The Sixth Circuit Court of Appeals, sitting en banc, has decided that a worker suing under the Americans with Disabilities Act ("ADA") no longer must prove she was fired solely because of her disability, but instead need only show that her employer would have kept her "but for" her disability. Lewis v. Humboldt Acquisition Corporation, Inc.
Susan Lewis was employed as a registered nursed at Humboldt Acquisition Corporation, Inc., ("Humboldt") from July 2004 until March 20, 2006, at which time she was allegedly terminated for a profanity-laced outburst directed at her supervisors. Lewis filed a suit in federal district court for wrongful termination under the ADA. She claimed she was terminated because her medical condition made it difficult for her walk, and because she sometimes required a wheelchair.
Humboldt asked the court to instruct the jury that Lewis could only prevail on her ADA claim if her disability was the sole reason for her firing. Lewis, on the other hand, requested the court direct the jury to find in her favor if it found her disability was a motivating factor in her termination. The district court rejected Lewis’ instruction, following the longstanding 6th Circuit precedent that a worker suing under the ADA must prove she was fired solely because of her disability. The jury ruled in Humboldt’s favor.
Lewis first appealed to the 6th Circuit arguing the district court should have instructed the jury that her disability only had to be one motivating factor—the same test applied by most other federal circuits and applied in Title VII claims alleging discrimination based on race, color, religion, sex, and national origin. For the past 17 years, however, the 6th Circuit has required district courts to use the sole cause test. The Court first applied the "sole cause" requirement, as found in the Rehabilitation Act in a footnote in Maddox v. University of Tennessee, 62 F.3d 843 (6th Cir. 1995). The Court applied this reasoning since the ADA and the Rehabilitation Act paralleled each other.
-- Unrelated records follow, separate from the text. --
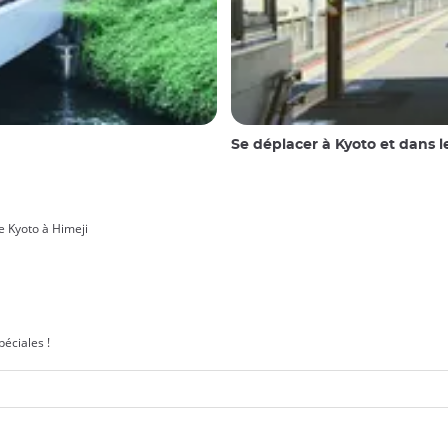
Se déplacer à Kyoto et dans l
 Kyoto à Himeji
éciales !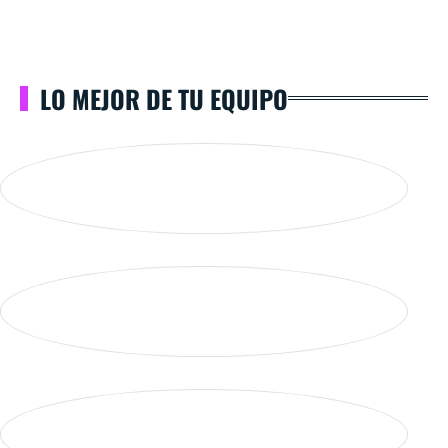
LO MEJOR DE TU EQUIPO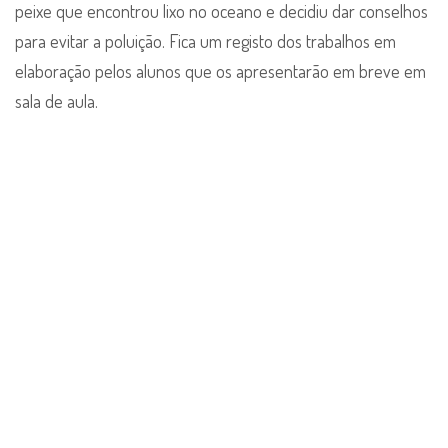
peixe que encontrou lixo no oceano e decidiu dar conselhos
para evitar a poluição. Fica um registo dos trabalhos em
elaboração pelos alunos que os apresentarão em breve em
sala de aula.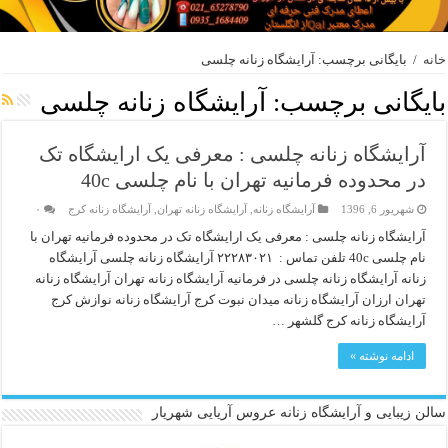
خانه
/
بایگانی برچسب: آرایشگاه زنانه چلسی
بایگانی برچسب:
آرایشگاه زنانه چلسی
آرایشگاه زنانه چلسی : معرفی یک ارایشگاه تک
در محدوده فرمانیه تهران با نام چلسی 40c
شهریور 6, 1396
آرایشگاه زنانه
,
آرایشگاه زنانه تهران
,
آرایشگاه زنانه کرج
۰
آرایشگاه زنانه چلسی : معرفی یک ارایشگاه تک در محدوده فرمانیه تهران با
نام چلسی 40c تلفن تماس : ۲۲۲۸۳۰۲۱ آرایشگاه زنانه چلسی آرایشگاه
زنانه آرایشگاه زنانه چلسی در فرمانیه آرایشگاه زنانه تهران آرایشگاه زنانه
تهران ارزان آرایشگاه زنانه میدان نبوت کرج آرایشگاه زنانه نوازش کرج
آرایشگاه زنانه کرج گلشهر …
ادامه نوشته »
سالن زیبایی و آرایشگاه زنانه عروس آریایی شهریار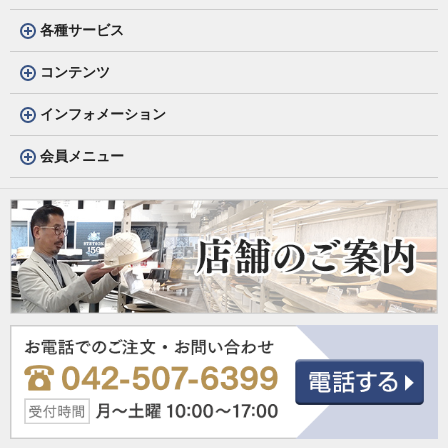
各種サービス
コンテンツ
インフォメーション
会員メニュー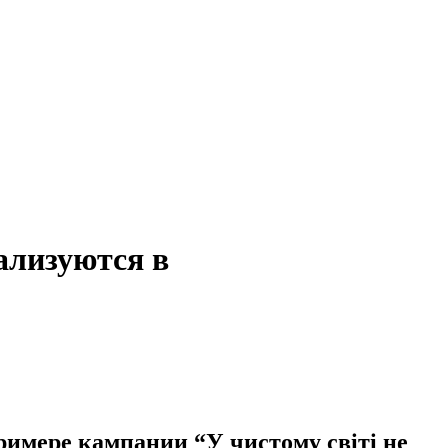
еализуются в
имере кампании “У чистому світі не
The panel affirmed the district court’s judgment, holding: "this Court cannot overrule the decision of another panel . . . unless an inconsistent decision of the United States Supreme Court requires modification of the decision or this Court sitting en banc overrules the prior decision." Lewis v. Humboldt Acquisition Corp., No. 09-6381, Sixth Circuit Court of Appeals (March 17, 2011).
Lewis filed a subsequent appeal, and on Friday, May 25, 2012, the Court issued a 9-7 en banc decision, in which it abandoned the "sole cause" test, but also rejected the "motivating factor" test championed by the plaintiff. The Court instead concluded that the "but for" test espoused in Gross v. FBL Financial Services, 129 S.Ct. 2343 (2009), an age discrimination case, in which the U.S. Supreme Court held that employees suing for age discrimination under the ADEA must show they would have kept their jobs "but for" their age, because the statutory language in the ADEA requires proof that the individual was discriminated against "because of" his age. The 6th Circuit majority concluded the same test should be applied to disability claims under the ADA which similarly requires proof of discrimination "because of" the individual’s disability.
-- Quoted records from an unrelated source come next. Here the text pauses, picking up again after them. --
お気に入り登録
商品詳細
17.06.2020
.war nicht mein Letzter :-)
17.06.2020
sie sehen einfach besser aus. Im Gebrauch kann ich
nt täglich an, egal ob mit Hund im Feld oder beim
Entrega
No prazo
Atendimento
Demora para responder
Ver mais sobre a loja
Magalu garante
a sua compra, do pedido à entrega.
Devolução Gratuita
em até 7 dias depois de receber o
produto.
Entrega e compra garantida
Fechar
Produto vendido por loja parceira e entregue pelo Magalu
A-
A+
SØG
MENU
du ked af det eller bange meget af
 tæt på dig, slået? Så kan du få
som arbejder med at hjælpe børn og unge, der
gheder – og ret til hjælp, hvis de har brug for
Because the Lewis jury was never given the opportunity to evaluate the evidence under the proper standard, the en banc decision remanded the case back to the district court for a new trial. Though employers in the Sixth Circuit have had the benefit of the "sole cause" standard for several years, the Sixth Circuit was alone among the other circuit courts in this interpretation of the ADA. Although the "but for" standard is more plaintiff friendly, it is certainly better than the "motivating factor" standard that the court could have imported over from Title VII.